Let's say I have a page that is primarily HTML but I added a few small parts
that are PHP, for example a random banner. The page is in no way PHP driven,
it just has some some random stuff like the banner and/or a tip of the day.

What bothers me is that the PHP page won't be cached, so if the page has a
lot of links and, on average, the user clicks ten links (hitting the back
button after he does that) my bandwidth usage increases tenfold.

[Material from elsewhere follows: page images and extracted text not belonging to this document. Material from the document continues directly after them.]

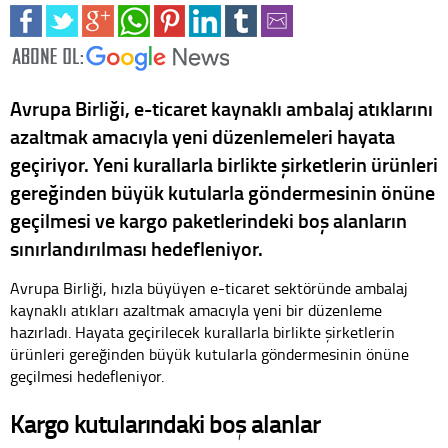
Avrupa Birliği, e-ticaret kaynaklı ambalaj atıklarını
azaltmak amacıyla yeni düzenlemeleri hayata
geçiriyor. Yeni kurallarla birlikte şirketlerin ürünleri
gereğinden büyük kutularla göndermesinin önüne
geçilmesi ve kargo paketlerindeki boş alanların
sınırlandırılması hedefleniyor.
Avrupa Birliği, hızla büyüyen e-ticaret sektöründe ambalaj
kaynaklı atıkları azaltmak amacıyla yeni bir düzenleme
hazırladı. Hayata geçirilecek kurallarla birlikte şirketlerin
ürünleri gereğinden büyük kutularla göndermesinin önüne
geçilmesi hedefleniyor.
Kargo kutularındaki boş alanlar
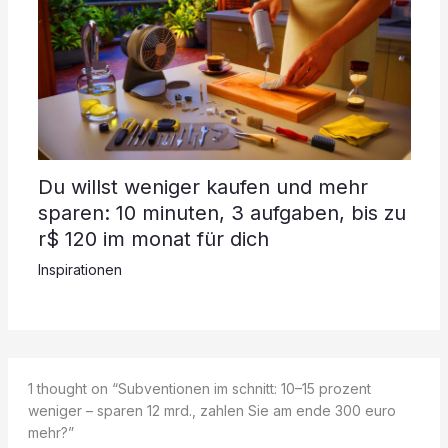
Du willst weniger kaufen und mehr
sparen: 10 minuten, 3 aufgaben, bis zu
r$ 120 im monat für dich
Inspirationen
1 thought on “Subventionen im schnitt: 10–15 prozent
weniger – sparen 12 mrd., zahlen Sie am ende 300 euro
mehr?”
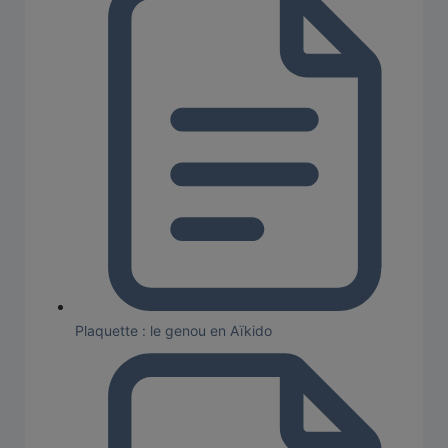
Plaquette : le genou en Aïkido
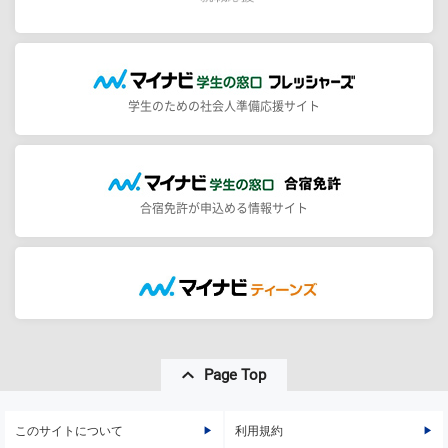
学生のための社会人準備応援サイト
合宿免許が申込める情報サイト
Page Top
このサイトについて
利用規約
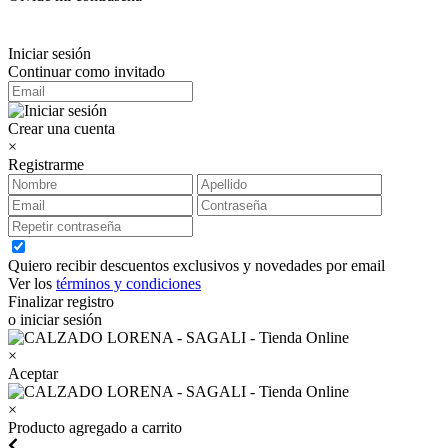
Iniciar sesión
Continuar como invitado
Crear una cuenta
×
Registrarme
Quiero recibir descuentos exclusivos y novedades por email
Ver los
términos y condiciones
Finalizar registro
o iniciar sesión
×
Aceptar
×
Producto agregado a carrito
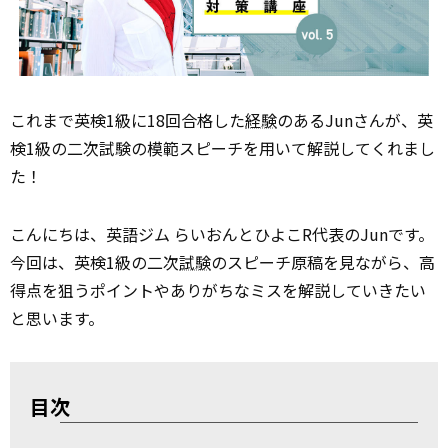
これまで英検1級に18回合格した
経験
のあるJunさんが、英
検1級の二次試験の模範スピーチを用いて解説してくれまし
た！
こんにちは、英語ジム らいおんとひよこR代表のJunです。
今回は、英検1級の二次
試験
のスピーチ原稿を見ながら、高
得点を狙うポイントやありがちなミスを解説していきたい
と思います。
目次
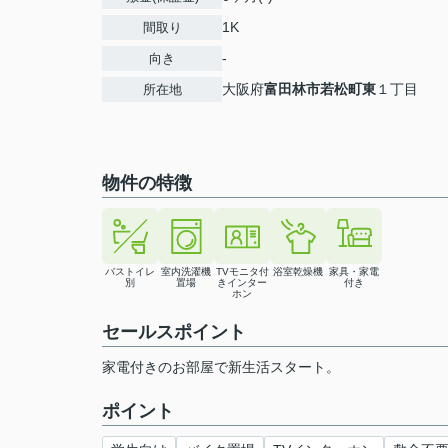
1K
間取り
-
向き
大阪府
富田林市
若松町東
１丁目
所在地
物件の特徴
バストイレ
室内洗濯機
TVモニタ付
浴室乾燥機
家具・家電
別
置場
きインター
付き
ホン
セールスポイント
家電付きのお部屋で新生活スタート。
ポイント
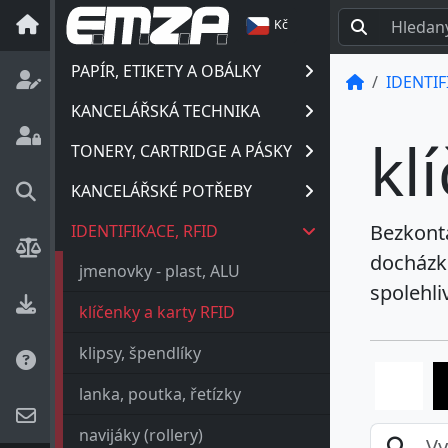
Kč
PAPÍR, ETIKETY A OBÁLKY
IDENTIF
KANCELÁŘSKÁ TECHNIKA
kl
TONERY, CARTRIDGE A PÁSKY
KANCELÁŘSKÉ POTŘEBY
Bezkonta
IDENTIFIKACE, RFID
docházko
jmenovky - plast, ALU
spolehli
klíčenky a karty RFID
klipsy, špendlíky
lanka, poutka, řetízky
navijáky (rollery)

I think I can send cache headers but I don't know much about them. Is it
possible to set it for, say, an hour so that if he hits the back button
he'll get the same banner/tip of the day that he originally got (because
he's looking at his cached page) and only after an hour will he get a new
random banner/tip ?

I'm ready to switch my pages to PHP but I don't want to get a huge bandwidth
bill.

Any guidence would be appreciated.

Take care,
Cyrus
Jul 17 '05 #1
9 1937
>Let's say I have a page that is primarily HTML but I added a few small parts
that are PHP, for example a random banner. The page is in no way PHP driven,
it just has some some random stuff like the banner and/or a tip of the day.
Can't you turn the URL that returns the *BANNER* into a PHP one,
and leave the main page alone? (The PHP selects a random image,
then returns appropriate headers and the body of the image, probably
with fpassthru()). You get 10 image hits (maybe that's what you
want) but only one hit on the main page. You could also try letting
the browser cache the images with cache headers, but I'm not sure
you want to.
What bothers me is that the PHP page won't be cached, so if the page has a
lot of links and, on average, the user clicks ten links (hitting the back
button after he does that) my bandwidth usage increases tenfold.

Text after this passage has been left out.